Just bought my new system and my PSU has a UK plug type G. By a quick thought I bought a cheap desi adapter which cost me around 20 INR  and using it by that way. Is it the proper way or is there anything else that I can do better ?


----------



## ArjunKiller (May 13, 2012)

No problem. Keep using it like that.


----------



## Minion (May 13, 2012)

You can use your old powercord.


----------



## d6bmg (May 14, 2012)

Either buy Indian power cord from the market or keep using that universal adapter.


----------



## dfcols71 (May 14, 2012)

no excuses for corsair or other big brands selling psu in india they should provide the powercord with the compatible electric socket available here


----------



## funskar (May 14, 2012)

Keep using it.. I m also using wid local 15 inr adapter


----------



## Tenida (May 14, 2012)

gamer_again said:


> Hi,
> 
> Just bought my new system and my PSU has a UK plug type G. By a quick thought I bought a cheap desi adapter which cost me around 20 INR  and using it by that way.
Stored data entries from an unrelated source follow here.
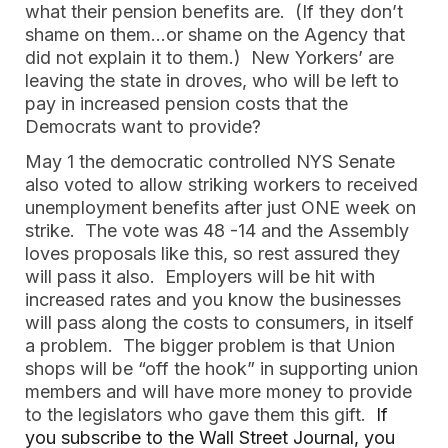
what their pension benefits are.  (If they don’t 
shame on them…or shame on the Agency that 
did not explain it to them.)  New Yorkers’ are 
leaving the state in droves, who will be left to 
pay in increased pension costs that the 
Democrats want to provide?  
May 1 the democratic controlled NYS Senate 
also voted to allow striking workers to received 
unemployment benefits after just ONE week on 
strike.  The vote was 48 -14 and the Assembly 
loves proposals like this, so rest assured they 
will pass it also.  Employers will be hit with 
increased rates and you know the businesses 
will pass along the costs to consumers, in itself 
a problem.  The bigger problem is that Union 
shops will be “off the hook” in supporting union 
members and will have more money to provide 
to the legislators who gave them this gift.  
If 
you subscribe to the Wall Street Journal, you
Is it the proper way or is there anything else that I can do better ?



I am using this type of converter with stock cord given with my Corsair GS700.See the pics below.Good quality converter will cost around 60 rupees.
*i.imgur.com/OL8bR.jpg
*i.imgur.com/oONmK.jpg
*i.imgur.com/NXooK.jpg


----------



## gamer_again (May 14, 2012)

Thanks all for the suggestions \O/

Spl. thanks to Tenida for uploading those pics. gr8


----------



## Tenida (May 14, 2012)

gamer_again said:


> Thanks all for the suggestions \O/
> 
> Spl. thanks to Tenida for uploading those pics. gr8



Welcome mate


----------